Monday, January 27, 2020 @ 9:57 AM | By Cristin Schmitz

Canadian immigration lawyers have mobilized once again to offer free legal services to people in dire need — this time to assist family members of the 86 Canadians and permanent residents who died Jan. 8 when Iranian missiles downed Ukraine International Airlines Flight PS752.

Thirty-two immigration lawyers in all regions of Canada, and some of their staff, including a number of lawyers and staff who speak Farsi and Ukrainian as well as English, stand ready to donate their time and expertise to provide assistance to bereaved family members with immigration-related legal issues, including providing initial legal consultations, reviewing visa applications and advising persons on their immigration status, the Canadian Bar Association (CBA) announced Jan. 22.

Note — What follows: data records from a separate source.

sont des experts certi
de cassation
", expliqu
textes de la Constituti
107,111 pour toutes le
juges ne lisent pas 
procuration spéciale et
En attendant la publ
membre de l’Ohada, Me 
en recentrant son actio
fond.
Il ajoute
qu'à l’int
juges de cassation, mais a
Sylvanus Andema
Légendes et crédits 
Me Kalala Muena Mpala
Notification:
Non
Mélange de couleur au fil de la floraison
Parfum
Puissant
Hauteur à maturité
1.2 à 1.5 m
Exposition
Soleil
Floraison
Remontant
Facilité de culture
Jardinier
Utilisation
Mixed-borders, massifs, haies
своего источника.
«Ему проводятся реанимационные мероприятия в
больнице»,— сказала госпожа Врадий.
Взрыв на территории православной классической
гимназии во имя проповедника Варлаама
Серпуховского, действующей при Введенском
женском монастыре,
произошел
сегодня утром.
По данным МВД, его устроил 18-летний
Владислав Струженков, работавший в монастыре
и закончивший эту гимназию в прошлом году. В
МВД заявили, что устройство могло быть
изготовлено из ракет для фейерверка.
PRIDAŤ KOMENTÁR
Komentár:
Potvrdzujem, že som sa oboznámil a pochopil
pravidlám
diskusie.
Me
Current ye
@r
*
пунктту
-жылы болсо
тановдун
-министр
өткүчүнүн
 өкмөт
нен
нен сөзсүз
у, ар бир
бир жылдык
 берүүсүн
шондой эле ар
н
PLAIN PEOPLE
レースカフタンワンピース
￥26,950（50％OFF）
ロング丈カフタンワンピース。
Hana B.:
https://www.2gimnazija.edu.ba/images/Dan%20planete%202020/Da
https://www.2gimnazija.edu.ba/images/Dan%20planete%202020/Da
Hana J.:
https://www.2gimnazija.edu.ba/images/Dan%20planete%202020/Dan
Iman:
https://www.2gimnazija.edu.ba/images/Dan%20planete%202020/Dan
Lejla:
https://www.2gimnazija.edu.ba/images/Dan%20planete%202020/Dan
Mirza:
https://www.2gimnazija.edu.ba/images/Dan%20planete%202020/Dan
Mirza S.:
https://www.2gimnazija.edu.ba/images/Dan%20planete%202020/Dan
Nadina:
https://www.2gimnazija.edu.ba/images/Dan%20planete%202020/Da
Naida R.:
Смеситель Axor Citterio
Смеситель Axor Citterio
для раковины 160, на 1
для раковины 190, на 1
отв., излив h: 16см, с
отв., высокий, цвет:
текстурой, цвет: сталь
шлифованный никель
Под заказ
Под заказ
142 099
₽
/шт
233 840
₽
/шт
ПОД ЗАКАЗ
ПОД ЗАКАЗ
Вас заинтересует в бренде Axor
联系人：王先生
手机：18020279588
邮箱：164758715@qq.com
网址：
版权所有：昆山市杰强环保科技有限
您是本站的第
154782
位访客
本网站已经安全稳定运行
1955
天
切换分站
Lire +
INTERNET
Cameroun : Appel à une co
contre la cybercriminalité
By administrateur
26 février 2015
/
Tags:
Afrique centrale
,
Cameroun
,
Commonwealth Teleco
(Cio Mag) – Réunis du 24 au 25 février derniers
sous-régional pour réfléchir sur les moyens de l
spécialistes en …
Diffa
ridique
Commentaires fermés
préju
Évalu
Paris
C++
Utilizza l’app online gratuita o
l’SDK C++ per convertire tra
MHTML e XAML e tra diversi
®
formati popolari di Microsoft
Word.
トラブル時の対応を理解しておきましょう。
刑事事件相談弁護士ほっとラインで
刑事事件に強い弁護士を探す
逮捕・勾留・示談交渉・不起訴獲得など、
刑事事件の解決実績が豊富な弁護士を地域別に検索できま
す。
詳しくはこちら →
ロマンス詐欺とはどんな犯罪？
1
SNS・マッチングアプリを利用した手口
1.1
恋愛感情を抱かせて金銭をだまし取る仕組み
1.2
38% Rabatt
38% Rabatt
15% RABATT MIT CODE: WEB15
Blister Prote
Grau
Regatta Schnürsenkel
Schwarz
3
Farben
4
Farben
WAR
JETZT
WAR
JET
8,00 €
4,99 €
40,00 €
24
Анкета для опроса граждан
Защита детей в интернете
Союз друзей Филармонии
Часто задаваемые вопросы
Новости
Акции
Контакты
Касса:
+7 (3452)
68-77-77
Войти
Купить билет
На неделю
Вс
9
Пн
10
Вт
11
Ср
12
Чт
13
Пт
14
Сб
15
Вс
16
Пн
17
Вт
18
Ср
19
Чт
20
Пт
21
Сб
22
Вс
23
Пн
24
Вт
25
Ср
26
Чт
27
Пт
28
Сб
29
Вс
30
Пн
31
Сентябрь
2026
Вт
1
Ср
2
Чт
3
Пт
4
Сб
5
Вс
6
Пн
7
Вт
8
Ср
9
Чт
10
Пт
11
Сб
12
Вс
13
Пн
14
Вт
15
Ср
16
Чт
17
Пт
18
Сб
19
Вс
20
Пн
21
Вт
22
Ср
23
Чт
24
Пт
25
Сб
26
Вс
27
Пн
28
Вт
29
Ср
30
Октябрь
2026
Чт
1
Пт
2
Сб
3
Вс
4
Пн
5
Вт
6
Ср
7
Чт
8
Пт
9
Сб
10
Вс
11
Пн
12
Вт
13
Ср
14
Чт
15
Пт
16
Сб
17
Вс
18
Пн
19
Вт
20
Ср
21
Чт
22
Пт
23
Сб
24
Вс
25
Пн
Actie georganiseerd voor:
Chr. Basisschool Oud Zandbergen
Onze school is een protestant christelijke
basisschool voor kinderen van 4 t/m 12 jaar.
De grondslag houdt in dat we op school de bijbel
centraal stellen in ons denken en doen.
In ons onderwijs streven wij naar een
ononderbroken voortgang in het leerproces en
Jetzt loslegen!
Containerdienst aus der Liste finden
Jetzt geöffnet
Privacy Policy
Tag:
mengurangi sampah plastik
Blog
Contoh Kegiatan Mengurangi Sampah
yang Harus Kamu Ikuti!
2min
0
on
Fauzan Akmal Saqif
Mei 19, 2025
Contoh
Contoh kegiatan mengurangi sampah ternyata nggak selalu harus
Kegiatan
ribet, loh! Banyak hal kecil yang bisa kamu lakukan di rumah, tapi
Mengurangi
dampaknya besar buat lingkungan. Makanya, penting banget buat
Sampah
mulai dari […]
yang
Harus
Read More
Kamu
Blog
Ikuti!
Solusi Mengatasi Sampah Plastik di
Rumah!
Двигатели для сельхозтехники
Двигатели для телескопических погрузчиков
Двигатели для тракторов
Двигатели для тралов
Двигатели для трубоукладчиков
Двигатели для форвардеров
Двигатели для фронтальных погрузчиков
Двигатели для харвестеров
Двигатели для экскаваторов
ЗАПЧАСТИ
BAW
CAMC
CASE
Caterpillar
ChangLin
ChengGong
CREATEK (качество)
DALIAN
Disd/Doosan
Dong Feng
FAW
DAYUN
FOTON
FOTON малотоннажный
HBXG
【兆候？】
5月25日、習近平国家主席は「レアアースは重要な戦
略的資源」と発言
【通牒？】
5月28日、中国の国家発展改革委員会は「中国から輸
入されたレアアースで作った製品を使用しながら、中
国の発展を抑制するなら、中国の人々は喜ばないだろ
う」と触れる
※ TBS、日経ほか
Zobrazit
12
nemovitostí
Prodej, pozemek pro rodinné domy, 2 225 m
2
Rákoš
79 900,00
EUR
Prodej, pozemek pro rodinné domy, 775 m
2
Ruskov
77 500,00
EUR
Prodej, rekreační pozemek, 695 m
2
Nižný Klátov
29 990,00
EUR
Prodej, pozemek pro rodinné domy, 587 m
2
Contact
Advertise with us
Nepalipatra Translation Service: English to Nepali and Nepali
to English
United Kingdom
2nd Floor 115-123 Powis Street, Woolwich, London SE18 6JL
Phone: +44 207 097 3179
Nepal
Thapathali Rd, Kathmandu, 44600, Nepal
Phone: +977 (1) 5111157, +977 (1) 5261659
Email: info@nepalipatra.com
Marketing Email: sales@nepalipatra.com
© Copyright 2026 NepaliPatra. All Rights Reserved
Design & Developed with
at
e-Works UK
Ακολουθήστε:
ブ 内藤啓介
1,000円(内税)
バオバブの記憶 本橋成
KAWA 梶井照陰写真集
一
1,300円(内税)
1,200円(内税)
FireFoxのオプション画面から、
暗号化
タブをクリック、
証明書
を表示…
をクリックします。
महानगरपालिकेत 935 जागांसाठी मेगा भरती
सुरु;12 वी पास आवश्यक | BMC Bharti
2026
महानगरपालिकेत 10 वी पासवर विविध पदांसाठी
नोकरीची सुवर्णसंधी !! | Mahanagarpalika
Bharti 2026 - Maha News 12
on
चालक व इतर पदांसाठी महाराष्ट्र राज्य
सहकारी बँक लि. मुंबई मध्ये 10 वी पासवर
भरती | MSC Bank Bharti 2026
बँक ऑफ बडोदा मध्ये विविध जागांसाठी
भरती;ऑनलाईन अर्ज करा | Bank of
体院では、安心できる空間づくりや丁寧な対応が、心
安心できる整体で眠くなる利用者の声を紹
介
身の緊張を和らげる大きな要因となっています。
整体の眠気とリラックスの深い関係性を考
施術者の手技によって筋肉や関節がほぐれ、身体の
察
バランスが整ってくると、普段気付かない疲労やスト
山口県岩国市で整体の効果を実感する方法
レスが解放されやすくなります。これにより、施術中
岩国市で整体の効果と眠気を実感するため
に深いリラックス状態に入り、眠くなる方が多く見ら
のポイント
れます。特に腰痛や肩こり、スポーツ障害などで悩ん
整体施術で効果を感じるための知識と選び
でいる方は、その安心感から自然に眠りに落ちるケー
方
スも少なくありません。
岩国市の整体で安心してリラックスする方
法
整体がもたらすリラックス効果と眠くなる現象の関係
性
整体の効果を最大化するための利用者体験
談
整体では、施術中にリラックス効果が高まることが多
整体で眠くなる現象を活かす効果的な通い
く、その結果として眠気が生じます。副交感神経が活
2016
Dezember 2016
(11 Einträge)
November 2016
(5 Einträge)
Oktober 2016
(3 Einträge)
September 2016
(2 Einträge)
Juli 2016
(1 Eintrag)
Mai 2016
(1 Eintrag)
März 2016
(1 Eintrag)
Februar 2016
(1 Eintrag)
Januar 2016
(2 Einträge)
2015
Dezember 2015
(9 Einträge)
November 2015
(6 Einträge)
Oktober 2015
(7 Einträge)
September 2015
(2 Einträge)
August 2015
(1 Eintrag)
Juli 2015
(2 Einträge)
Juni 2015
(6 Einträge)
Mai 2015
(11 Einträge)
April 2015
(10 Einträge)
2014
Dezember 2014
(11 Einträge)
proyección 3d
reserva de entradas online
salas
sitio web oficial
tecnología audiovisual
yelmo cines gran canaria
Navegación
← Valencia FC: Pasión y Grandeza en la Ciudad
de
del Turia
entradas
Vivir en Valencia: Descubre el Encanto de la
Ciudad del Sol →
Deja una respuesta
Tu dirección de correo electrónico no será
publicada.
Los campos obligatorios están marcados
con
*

CBA president Vivene Salmon

“As they’ve done in the past, such as following the earthquake in Haiti or the tsunami in Thailand, members of the CBA’s immigration law section are offering their time and expertise to help those affected by this tragedy,” CBA president Vivene Salmon said in the announcement.

“The loss of these individuals ripples out and touches communities both within Canada and abroad,” Salmon noted. “Tragedies such as this are hard enough to deal with when they happen domestically, when you’re familiar with the laws and the language. When you add distance, uncertainty over Canadian immigration law, and language barriers, it just makes an already difficult time even harder.”

The latest CBA move is part of the immigration bar’s demonstrated track record of pro bono work and volunteerism, which includes such initiatives as assisting distressed persons in the aftermath of natural disasters and political upheaval in Sri Lanka in 2005, Haiti in 2010, the Philippines in 2013, as well as helping Syrian refugees in 2015 and deploying hundreds of lawyers to Canadian airports in 2017 to advise travellers affected by U.S. President Donald Trump’s travel ban targeting certain Muslim-majority countries.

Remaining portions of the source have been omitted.